An ironic name, it turns out, Happy was our resident parakeet who loved mashed potatoes and perched on our kitchen faucet waiting to catch a drip. One day, an elderly member of our household, not exactly family, decided to treat Happy to some fresh air by taking him onto the wilds of our second floor, apartment-style porch. Sensing the possibility of sweet freedom, Happy took flight in the direction of the maples that lined our street. We walked in vain until well after dark, calling out to him, pleading with him to return. It was just a bird. 

Winky soon took up residence in Happy’s birdcage. I don’t think I allowed myself to become as enamored of his antics, lest I become too attached. I had learned that lesson and closed off a bit of my heart in the process. However, Lucky, our honey-colored mutt with feisty, street smart savvy, was more than intrigued. Instinct getting the better of him, Lucky took Winky out with one agile air-borne leap. It was just a bird. Just another bird.
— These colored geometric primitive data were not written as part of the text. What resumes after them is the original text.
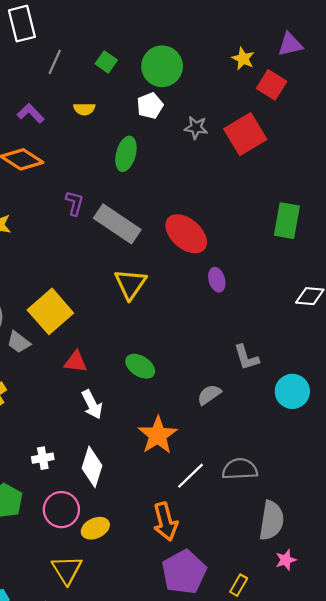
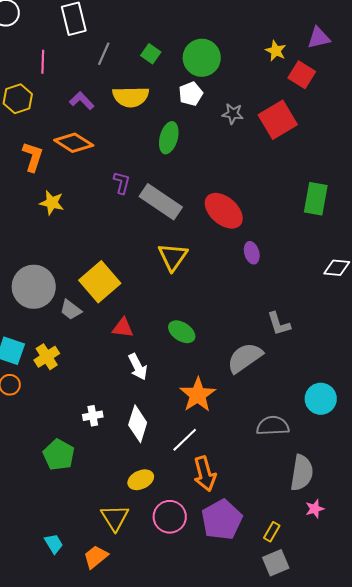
yellow semicircle: (84, 109) -> (131, 97), size x1.8
cyan circle: (292, 391) -> (321, 399), moved
gray semicircle: (209, 395) -> (245, 358), size x1.6
white line: (191, 476) -> (185, 440), moved
pink circle: (61, 510) -> (170, 517), moved

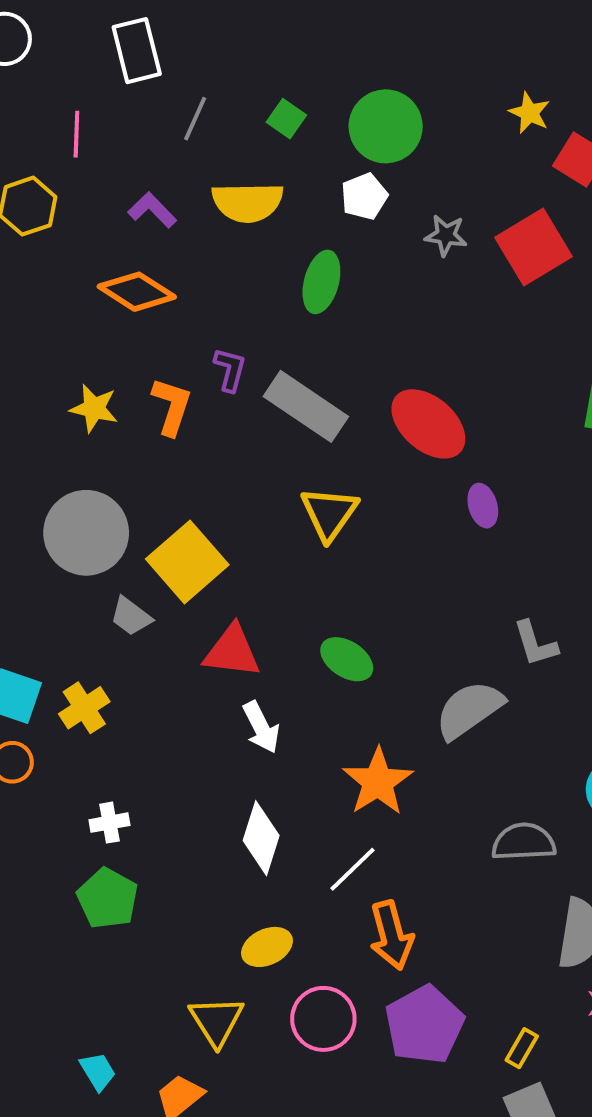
orange L-shape: (33, 157) -> (172, 406), moved
gray circle: (34, 287) -> (86, 533), moved
red triangle: (123, 328) -> (232, 651), size x1.4
white cross: (93, 416) -> (109, 823), moved

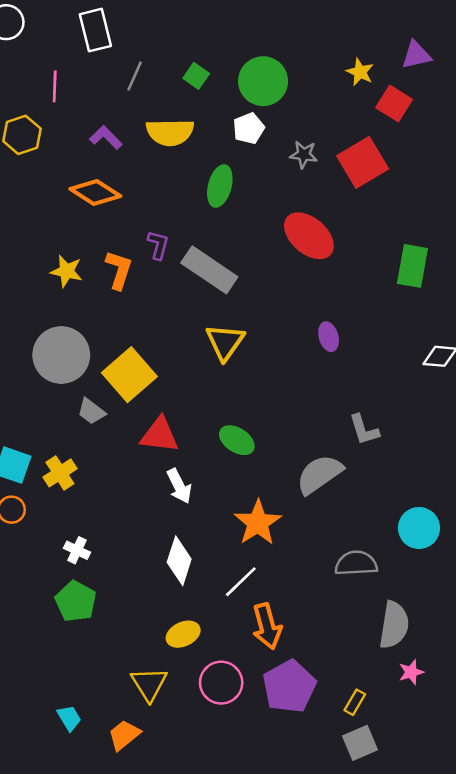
red ellipse: (428, 424) -> (309, 236), moved
white cross: (109, 823) -> (77, 550), turned 35

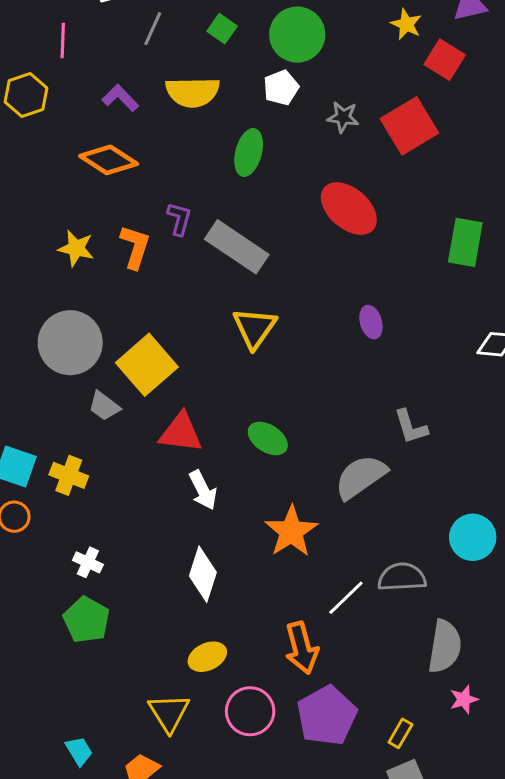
yellow cross: (60, 473) -> (69, 475), turned -36
white line: (241, 582) -> (346, 598), moved

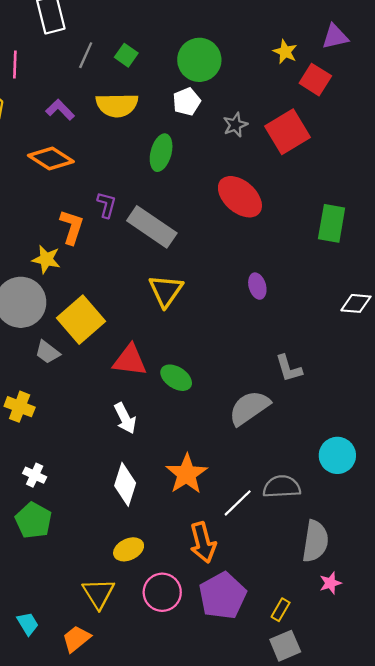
green square: (222, 29) -> (126, 55), moved
gray star: (343, 117) -> (235, 125), turned -30
yellow star: (76, 248) -> (46, 259), moved
red triangle: (181, 433) -> (130, 360), moved
orange star: (291, 531) -> (187, 474), moved

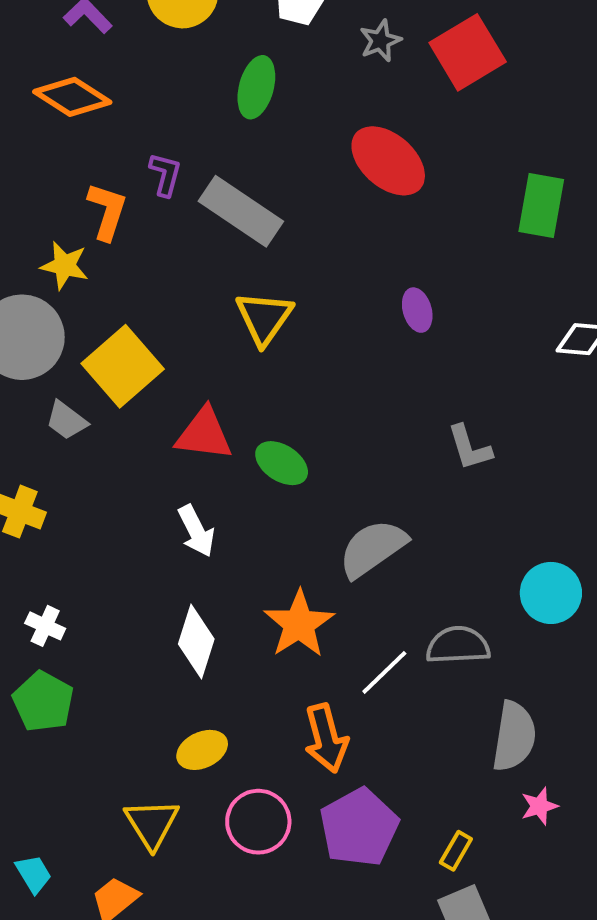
gray semicircle: (249, 408) -> (373, 548), moved

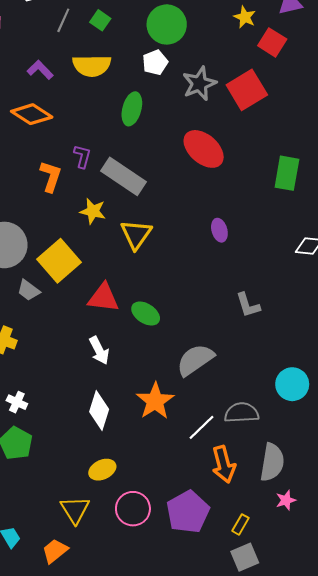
gray star: (380, 41) -> (199, 84), size x1.5
yellow star: (65, 265) -> (93, 211), moved
orange arrow: (326, 738) -> (224, 464), moved

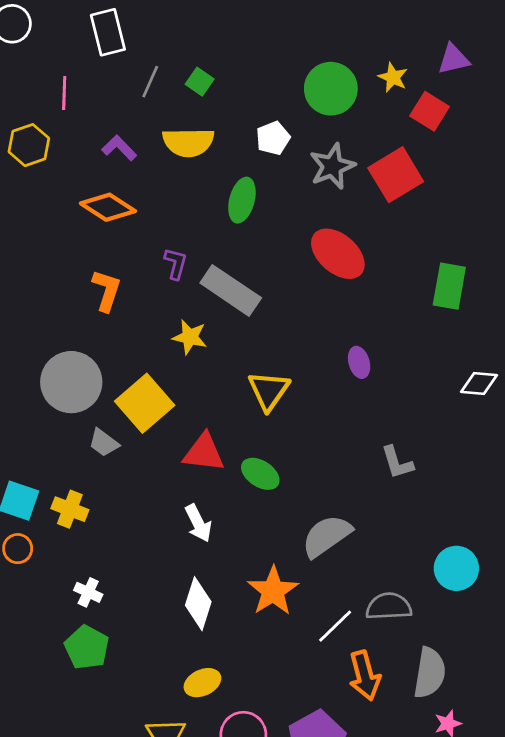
green circle: (167, 24) -> (331, 89), moved
orange L-shape: (51, 176) -> (107, 290), moved
yellow triangle: (136, 234) -> (269, 391), moved

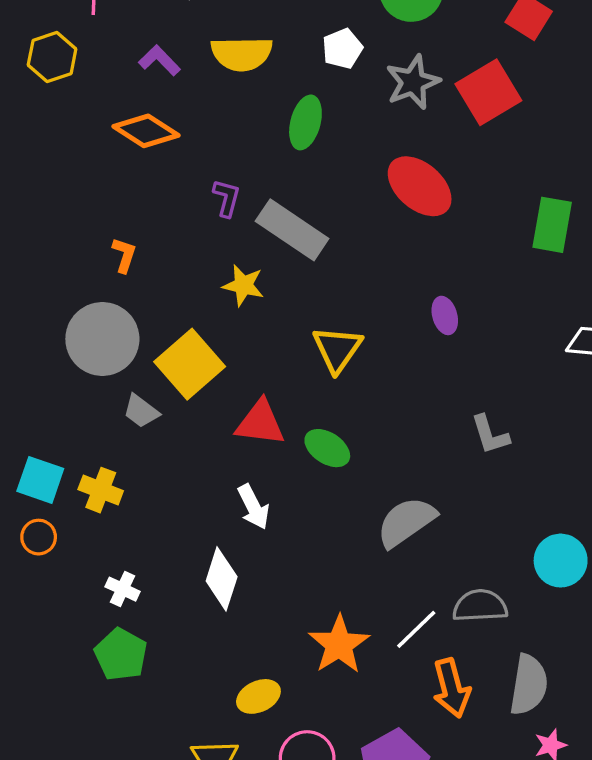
orange L-shape: (107, 290) -> (124, 255), moved, size x0.7
orange star: (273, 591) -> (339, 644), moved
white diamond: (198, 604) -> (222, 579), moved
Fast-forward to the morning of Monday, April 13th, several decades later, the day after Easter Sunday. With the mighty fury of Mother Nature herself, the largest oak tree on my property was completely uprooted. It fell over my fence, striking the back porch of the neighbor behind me. While the damage was significant, we said our thanks that no one was hurt and were fortunate to have escaped a worse fate. Dawn broke as we took a good look around, zeroing in on the cleanup, the scheduling of contractors, and the back and forth of insurance claims. In the midst of the coronavirus and other, more personal concerns, we put this unfortunate and unexpected event in its right and proper place: we had it in perspective.
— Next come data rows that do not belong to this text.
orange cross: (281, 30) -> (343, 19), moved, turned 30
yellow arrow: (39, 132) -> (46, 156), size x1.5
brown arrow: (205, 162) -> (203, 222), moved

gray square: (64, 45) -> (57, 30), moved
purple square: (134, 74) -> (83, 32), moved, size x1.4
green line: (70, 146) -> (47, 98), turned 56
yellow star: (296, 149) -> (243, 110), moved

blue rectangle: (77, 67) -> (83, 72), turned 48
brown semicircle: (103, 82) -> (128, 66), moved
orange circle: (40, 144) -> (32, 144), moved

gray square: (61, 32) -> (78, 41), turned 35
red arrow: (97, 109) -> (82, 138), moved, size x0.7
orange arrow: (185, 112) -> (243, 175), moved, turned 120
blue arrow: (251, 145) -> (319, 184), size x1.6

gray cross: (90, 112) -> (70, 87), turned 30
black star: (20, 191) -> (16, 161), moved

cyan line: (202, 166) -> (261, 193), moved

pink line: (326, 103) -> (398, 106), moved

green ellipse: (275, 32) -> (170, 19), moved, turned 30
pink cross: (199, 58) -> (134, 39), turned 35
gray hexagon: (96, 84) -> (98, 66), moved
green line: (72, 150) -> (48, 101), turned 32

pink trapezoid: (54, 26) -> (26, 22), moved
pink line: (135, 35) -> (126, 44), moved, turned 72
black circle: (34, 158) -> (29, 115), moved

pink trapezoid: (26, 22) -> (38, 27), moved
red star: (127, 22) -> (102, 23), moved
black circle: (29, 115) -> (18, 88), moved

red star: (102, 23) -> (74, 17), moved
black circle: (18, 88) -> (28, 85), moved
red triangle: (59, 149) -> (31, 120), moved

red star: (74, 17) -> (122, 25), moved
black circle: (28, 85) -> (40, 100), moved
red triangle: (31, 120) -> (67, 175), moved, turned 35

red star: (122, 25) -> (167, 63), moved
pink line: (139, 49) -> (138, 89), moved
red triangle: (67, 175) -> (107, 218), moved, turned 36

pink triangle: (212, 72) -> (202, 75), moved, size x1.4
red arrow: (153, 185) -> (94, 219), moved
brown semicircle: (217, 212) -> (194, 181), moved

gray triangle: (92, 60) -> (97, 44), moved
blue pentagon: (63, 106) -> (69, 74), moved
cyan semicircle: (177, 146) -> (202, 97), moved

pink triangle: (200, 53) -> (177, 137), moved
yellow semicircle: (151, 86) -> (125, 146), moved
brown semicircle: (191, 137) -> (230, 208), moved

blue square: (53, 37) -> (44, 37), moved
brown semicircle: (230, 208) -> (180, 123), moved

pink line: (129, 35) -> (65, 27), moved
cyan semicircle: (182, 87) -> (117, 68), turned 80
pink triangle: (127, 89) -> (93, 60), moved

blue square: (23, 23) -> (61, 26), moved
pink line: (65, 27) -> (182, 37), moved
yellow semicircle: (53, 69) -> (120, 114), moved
Later, after the adrenaline-filled flurry of task-focused phone calls, emails, and conversations began to wane, I noticed that my reason was taking a back seat to my emotion. Everything had been instantly annihilated and replaced by a ginormous gaping hole and this prostrate behemoth of gnarly roots and limbs. …it was just a tree, just a fence, just a garden my well-schooled logic scolded. With a profound sense of loss, my heart said otherwise. I had been working on that scrappy section of my old yard since late last summer, envisioning a woodland garden. My neighbors had gifted us with hostas, irises, Solomon’s seal, daylilies, Lenten roses, and on and on. It was to be my legacy garden, an ode to friendship and community.

And then I allowed “the all of it” to hit me. Every loss, regardless of how seemingly small or trivial, evokes grief, feelings of helplessness, and, underneath all of that, the crux of the matter…the sense that nothing can be counted on. I was suddenly flooded with memories of Happy, of Winky, and a thousand other things, all necessary experiences in their own way, experiences that introduced me to the inevitability of loss, to the first experiences of grief, and to that unwelcome and frightening sense of powerlessness.

In the wide span of time between then and now, I have known many losses. Death, theft, betrayal, financial insecurity, health conditions, and so on. Most of us have. I no longer fear them because I no longer cling to the illusion of permanence, the promise of security. Now, finally now, I know that love and beauty and all good things come for a time, presenting themselves to us as gifts to wholeheartedly embrace, to take into the fullness of our experience. Many are temporary. I accept the grief that accompanies their passing because I also understand this about the universe and its ways: there will always be love and there will always be beauty as long as we don’t shut ourselves down or try to dictate the terms. I cannot control how these gifts will appear or manifest in my life, but in this knowing, there is a joyful permanence.